A pintura de Leonardo foi adquirida pelo Rei Francisco I em 1517 e é vista como talvez a segunda mais importante depois da Monalisa entre os últimos trabalhos de Da Vinci. Ela deverá ser exibida numa exposição no museu em março, então o museu está com pressa para terminar o trabalho de restauração.
Uma percepção negativa da restauração de uma das pinturas mais complexas de Leonardo poderia prejudicar a reputação do museu tem de ser um restaurador prudente e não intrusivo.

Entre outras questões, houve desacordos dentro do comitê sobre se um verniz na pintura foi uma camada aplicada pelo próprio Leonardo, algo deixado por restauradores posteriores, ou uma combinação dos dois.
Na terça-feira (3), o comitê e Vincent Pomarede, diretor de pintura e responsável pelas decisões finais em relação à restauração, encontrou com a equipe técnica por várias horas para ver a pintura e discutir o que ainda precisa ser feito.

Com a limpeza completa, eles decidiram proceder com um pequeno trabalho de pintura para preencher falhas, e os resultados serão apresentados ao comitê em algumas semanas.

Pomarede, enquanto isso, decidiu manter as árvores que foram pintadas na paisagem por outra pessoa, e não Leonardo, disse um membro do comitê que se recusou a ser citado por conta de regras de confidencialidade.

A limpeza tem uma longa história. O Louvre abandonou uma tentativa de limpeza em 1993, por temer que os solventes pudessem danificar o “sfumato”, uma extraordinária técnica de mistura de cores que era a marca registrada de Da Vinci.

O esforço atual começou em 2010 depois de um longo período de estudo. A ideia inicial era ter uma abordagem minimalista e fazer apenas um pouco mais do que remover apenas as manchas da pintura.
Mas sob a supervisão de Cinzia Pasquali, uma conservadora que trabalha para o Centro para Pesquisa e Restauração dos Museus da França, a restauração se tornou mais ambiciosa. A hierarquia do Louvre e a maioria do comitê de aconselhamento também foram a favor de uma restauração mais ampla.

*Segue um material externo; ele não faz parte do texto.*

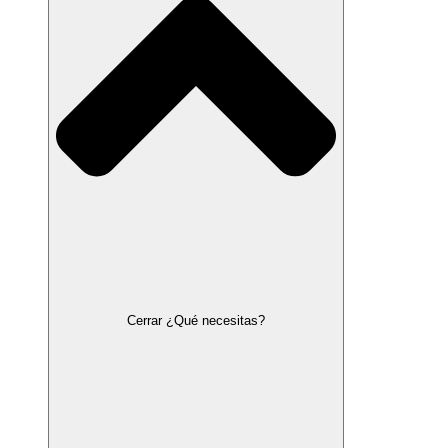
Cerrar ¿Qué necesitas?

“Le Journal des Arts”, uma publicação de arte de Paris, criticou repetidamente o projeto, argumentando que ele estava muito mais agressivo do que sua concepção original e arriscava danificar seriamente a pintura. As notícias sobre as demissões do comitê de aconselhamento – Bergeon Langle em 21 de dezembro, Cuzin em outubro – foram divulgadas em primeiro lugar pela publicação no final do mês passado.

O Louvre defendeu firmemente sua abordagem. “A limpeza recente foi absolutamente necessária tanto para a conservação quanto por motivos estéticos”, disse Pomarede num e-mail. Ele acrescentou que nenhum membro do comitê “nunca disse que a limpeza não era prudente e havia ido longe demais tecnicamente. O que discutimos foi principalmente uma escolha estética”.

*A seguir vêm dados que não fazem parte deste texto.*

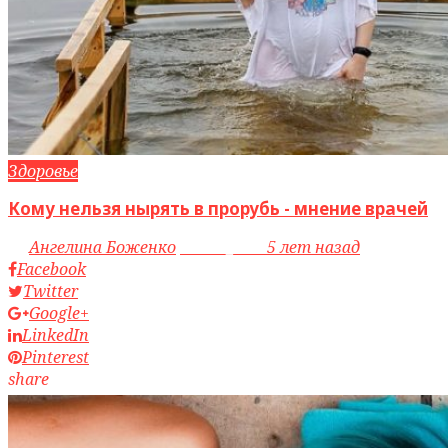
Здоровье
Кому нельзя нырять в прорубь - мнение врачей
by
Ангелина Боженко
access_time
5 лет назад
Facebook
Twitter
Google+
LinkedIn
Pinterest
share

Todos “estão satisfeitos com o resultado da limpeza e o começo dos retoques, embora alguns deles preferissem que certos 'retoques' fossem removidos”.

Ele disse que as duas demissões foram “sem dúvida uma perda para a diversidade das discussões no comitê”, mas recusou-se a comentar sobre os motivos das renúncias.

Numa resposta escrita em outubro passado às críticas do “Le Journal des Arts”, Pomarede acusou a publicação de “total ignorância” sobre a restauração da pintura, acrescentando: “raramente uma restauração foi tão bem preparada, discutida e executada”. Os resultados da limpeza “revelam o excelente estado de conservação do material pictórico e do gênio artístico de Leonardo da Vinci, confortando-nos sobre as escolhas feitas”, disse ele.

Pomarede também minimizou os relatos de desacordos, dizendo que é “perfeitamente normal que a restauração de uma obra famosa leve a interrogações e discussões”.

Mas alguns especialistas nunca abandonam o padrão do “menos é mais”. “Há um componente ético”, disse Bergeon Langle. “Apesar do grande progresso nas nossas habilidades, precisamos nos pautar pela modéstia. Materiais melhores e mais controláveis ainda estão por ser descobertos. Precisamos deixar parte do trabalho para as futuras gerações.”